Singapore’s casino landscape has long been defined by a duopoly between Marina Bay Sands (MBS) and Genting’s Resorts World Sentosa (RWS). However, recent performance trends show the balance tilting decisively in favor of Marina Bay Sands, widening the gap between the two integrated resorts at Trusted Online Casino Review.
According to a recent analysis by JP Morgan analysts DS Kim, Sigrid Qiu, and Selina Li, Resorts World Sentosa captured just 28% of Singapore’s casino market share in the second quarter — the lowest level since the resort opened in January 2010. While part of the slowdown can be attributed to disruptions from a US$5 billion expansion project, RWS continues to trail significantly behind its rival even on a hold-adjusted basis.
“Even on a hold-adjusted basis, RWS’s market share fell to an all-time low of 31%,” the analysts noted. “Although non-gaming renovations have played a role, the weakness is striking for a market that is meant to function as a duopoly with comparable investment scale.”
The June-quarter market share also marked a decline from the 33% recorded in the first quarter of 2025 and remained well below the pre-pandemic highs of roughly 40%. These trends are increasingly highlighted in industry analysis and Trusted Online Casino Review coverage focused on Singapore’s integrated resort sector.
Marina Bay Sands Capitalizes on Rival’s Struggles
As Resorts World Sentosa works through its challenges, Marina Bay Sands continues to deliver exceptional results. Already regarded as one of the most profitable casino resorts globally, MBS posted yet another round of record-breaking financial performance for the April-to-June period.

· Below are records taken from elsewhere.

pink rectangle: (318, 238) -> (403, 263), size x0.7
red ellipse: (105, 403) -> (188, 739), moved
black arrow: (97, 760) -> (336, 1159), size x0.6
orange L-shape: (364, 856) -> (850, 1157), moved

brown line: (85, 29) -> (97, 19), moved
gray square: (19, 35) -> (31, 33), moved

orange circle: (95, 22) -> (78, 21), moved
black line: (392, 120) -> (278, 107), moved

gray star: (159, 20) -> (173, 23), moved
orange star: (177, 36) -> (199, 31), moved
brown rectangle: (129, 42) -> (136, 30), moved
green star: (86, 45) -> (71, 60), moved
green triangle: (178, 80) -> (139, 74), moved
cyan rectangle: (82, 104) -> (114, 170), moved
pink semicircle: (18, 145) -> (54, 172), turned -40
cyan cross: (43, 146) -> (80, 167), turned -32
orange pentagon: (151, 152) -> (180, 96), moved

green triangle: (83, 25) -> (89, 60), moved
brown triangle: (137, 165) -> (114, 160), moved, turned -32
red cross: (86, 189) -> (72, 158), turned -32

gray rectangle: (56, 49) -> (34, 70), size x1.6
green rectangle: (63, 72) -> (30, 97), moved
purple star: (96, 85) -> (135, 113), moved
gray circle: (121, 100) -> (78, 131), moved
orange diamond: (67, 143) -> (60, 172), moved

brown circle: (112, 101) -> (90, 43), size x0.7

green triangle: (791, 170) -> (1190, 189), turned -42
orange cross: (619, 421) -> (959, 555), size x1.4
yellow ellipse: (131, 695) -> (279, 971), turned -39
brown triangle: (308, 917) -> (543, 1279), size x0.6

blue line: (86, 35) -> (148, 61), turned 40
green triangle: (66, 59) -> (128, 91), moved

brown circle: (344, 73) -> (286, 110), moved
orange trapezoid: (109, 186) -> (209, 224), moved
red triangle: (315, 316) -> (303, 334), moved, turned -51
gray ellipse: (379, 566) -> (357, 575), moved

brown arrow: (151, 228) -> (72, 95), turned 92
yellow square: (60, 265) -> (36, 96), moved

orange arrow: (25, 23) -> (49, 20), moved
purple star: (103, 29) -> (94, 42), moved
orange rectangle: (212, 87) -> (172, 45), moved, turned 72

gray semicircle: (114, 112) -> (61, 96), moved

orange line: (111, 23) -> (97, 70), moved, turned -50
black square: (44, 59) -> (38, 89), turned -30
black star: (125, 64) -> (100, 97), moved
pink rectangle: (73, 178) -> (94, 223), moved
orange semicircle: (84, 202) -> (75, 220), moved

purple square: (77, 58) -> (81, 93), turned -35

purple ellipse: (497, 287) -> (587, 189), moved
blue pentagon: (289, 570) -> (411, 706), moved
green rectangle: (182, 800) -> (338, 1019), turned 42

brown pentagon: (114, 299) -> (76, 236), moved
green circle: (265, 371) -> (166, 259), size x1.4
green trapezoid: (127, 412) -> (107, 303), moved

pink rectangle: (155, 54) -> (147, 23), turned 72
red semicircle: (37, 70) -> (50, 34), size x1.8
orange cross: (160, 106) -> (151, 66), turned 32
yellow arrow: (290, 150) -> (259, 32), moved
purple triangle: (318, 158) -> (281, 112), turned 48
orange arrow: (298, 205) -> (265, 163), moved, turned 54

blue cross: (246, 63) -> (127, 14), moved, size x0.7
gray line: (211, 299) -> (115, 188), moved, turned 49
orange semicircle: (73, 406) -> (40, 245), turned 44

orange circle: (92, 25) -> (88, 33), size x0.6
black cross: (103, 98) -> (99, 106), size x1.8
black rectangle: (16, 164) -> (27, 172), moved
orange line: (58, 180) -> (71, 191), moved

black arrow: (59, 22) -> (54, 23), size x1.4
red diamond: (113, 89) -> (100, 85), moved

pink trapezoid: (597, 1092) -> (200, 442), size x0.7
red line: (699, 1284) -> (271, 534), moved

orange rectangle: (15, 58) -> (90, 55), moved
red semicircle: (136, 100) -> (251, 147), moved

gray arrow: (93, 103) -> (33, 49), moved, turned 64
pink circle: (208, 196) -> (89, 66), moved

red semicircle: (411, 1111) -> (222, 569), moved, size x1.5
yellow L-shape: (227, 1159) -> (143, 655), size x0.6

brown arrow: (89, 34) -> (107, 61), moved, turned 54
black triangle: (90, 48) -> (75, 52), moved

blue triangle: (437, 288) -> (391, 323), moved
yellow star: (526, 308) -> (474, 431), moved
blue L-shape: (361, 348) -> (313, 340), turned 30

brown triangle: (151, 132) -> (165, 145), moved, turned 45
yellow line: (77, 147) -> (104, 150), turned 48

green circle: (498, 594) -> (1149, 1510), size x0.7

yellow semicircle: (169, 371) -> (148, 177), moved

“In Singapore, Marina Bay Sands once again delivered record financial and operating performance,” said Las Vegas Sands CEO Robert Goldstein in the company’s second-quarter earnings release. “Our new suite products and enhanced service offerings position us well for further growth as tourism and travel spending across Asia continues to rise.”
Marina Bay Sands’ second-quarter EBITDA reached approximately SG$1.0 billion (US$778 million), a figure that could rival Resorts World Sentosa’s full-year earnings.
“MBS generated about as much EBITDA in 2Q25 alone as Genting Singapore may produce in FY25,” JP Morgan added. “The profit split — 87% versus 13% — underscores how wide the performance gap has become.”
Resorts World Sentosa Still Has a Path to Recovery
Despite current headwinds, analysts believe Resorts World Sentosa has the potential to regain momentum, though a meaningful recovery is unlikely before next year. The turnaround hinges on the full operational impact of several upcoming developments, including the newly revamped Singapore Oceanarium, upgraded retail offerings, and the soon-to-open Laurus Hotel.
“The launch of the Laurus Hotel should allow Genting Singapore to accommodate more VIP and premium mass-market players,” Maybank said in a recent research note. “This could help the resort claw back market share, particularly in the mass segment, which fell to a new low of 25% in 2Q25.”
Until those projects are fully realized, Marina Bay Sands appears well-positioned to maintain — and potentially extend — its commanding lead in Singapore’s tightly regulated casino market.